Extending Explainable Ensemble Trees (E2Tree) to regression contexts

TL;DR

This work tackles explainability for random forest regression by extending E2Tree, a post hoc, tree-like explanation framework that uses a dissimilarity-based representation derived from co-occurrence of observations in RF nodes. It defines the co-occurrence measure $O_{ij}$ and derives a dissimilarity $d_{ij}=1-O_{ij}$, coupled with NMSE-based stopping criteria and a Mann–Whitney validation to prune branches, yielding a global explanation $\hat{O}_{ij}$ that faithfully reflects the RF structure.

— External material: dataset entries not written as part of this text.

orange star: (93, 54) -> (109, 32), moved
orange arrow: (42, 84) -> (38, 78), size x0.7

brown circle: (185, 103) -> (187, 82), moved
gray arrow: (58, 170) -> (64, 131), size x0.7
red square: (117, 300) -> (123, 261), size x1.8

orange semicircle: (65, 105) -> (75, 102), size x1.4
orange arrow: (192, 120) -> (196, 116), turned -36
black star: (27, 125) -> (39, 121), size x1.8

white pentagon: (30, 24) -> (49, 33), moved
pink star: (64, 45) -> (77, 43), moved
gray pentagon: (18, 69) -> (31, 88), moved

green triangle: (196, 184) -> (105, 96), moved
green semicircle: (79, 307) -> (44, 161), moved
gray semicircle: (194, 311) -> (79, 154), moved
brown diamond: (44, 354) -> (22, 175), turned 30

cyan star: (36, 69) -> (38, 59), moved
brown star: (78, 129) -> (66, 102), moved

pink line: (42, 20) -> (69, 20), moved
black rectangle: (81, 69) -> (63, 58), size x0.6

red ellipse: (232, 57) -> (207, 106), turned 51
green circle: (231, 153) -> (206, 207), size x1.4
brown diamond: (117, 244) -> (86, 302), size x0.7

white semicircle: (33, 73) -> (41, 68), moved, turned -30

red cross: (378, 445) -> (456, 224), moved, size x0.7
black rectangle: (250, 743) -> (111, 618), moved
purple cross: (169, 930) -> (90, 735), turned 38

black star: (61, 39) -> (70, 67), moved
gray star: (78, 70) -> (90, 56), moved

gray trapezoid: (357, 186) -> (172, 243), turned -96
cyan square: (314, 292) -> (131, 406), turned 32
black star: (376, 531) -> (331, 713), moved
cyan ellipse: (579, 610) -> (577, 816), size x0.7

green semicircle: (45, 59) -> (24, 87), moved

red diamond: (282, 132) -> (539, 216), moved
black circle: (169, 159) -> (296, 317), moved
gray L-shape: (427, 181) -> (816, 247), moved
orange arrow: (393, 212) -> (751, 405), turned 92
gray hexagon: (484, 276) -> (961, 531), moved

The approach maintains predictive accuracy while making predictor effects and interactions transparent, demonstrated on Iris and Auto MPG with FMI values around $0.90$ and $0.75$ respectively, and visualized via heatmaps and path diagrams. This work sets the stage for applying E2Tree to other ensemble trees and motivates the development of fidelity metrics for explanations, with available code in the e2Tree package.

Abstract

Ensemble methods such as random forests have transformed the landscape of supervised learning, offering highly accurate prediction through the aggregation of multiple weak learners. However, despite their effectiveness, these methods often lack transparency, impeding users' comprehension of how RF models arrive at their predictions. Explainable ensemble trees (E2Tree) is a novel methodology for explaining random forests, that provides a graphical representation of the relationship between response variables and predictors. A striking characteristic of E2Tree is that it not only accounts for the effects of predictor variables on the response but also accounts for associations between the predictor variables through the computation and use of dissimilarity measures. The E2Tree methodology was initially proposed for use in classification tasks. In this paper, we extend the methodology to encompass regression contexts. To demonstrate the explanatory power of the proposed algorithm, we illustrate its use on real-world datasets.

Figures (6)

• Figure 1: Iris data: heatmap of the matrix $O_{ij}$.
• Figure 2: Iris data: Path visualization of E2Tree. The color intensity indicates the magnitude of the predicted values: darker shades typically correspond to higher predicted values, while lighter shades correspond to lower predicted values.
• Figure 3: Iris data: Heatmap of the matrix $O_{ij}$ (sub-plot a) and heatmap of the matrix $\hat{O}_{ij}$ estimated by E2Tree (sub-plot b).
• Figure 4: Iris data: Comparison between partitions ($k=5$) obtained applying hierarchical clustering analysis on $O_{ij}$ (left-hand side) and $\hat{O}_{ij}$ (right-hand side).
• Figure 5: Auto MPG data: path visualization of E2Tree. The color intensity indicates the magnitude of the predicted values: darker shades typically correspond to higher predicted values, while lighter shades correspond to lower predicted values.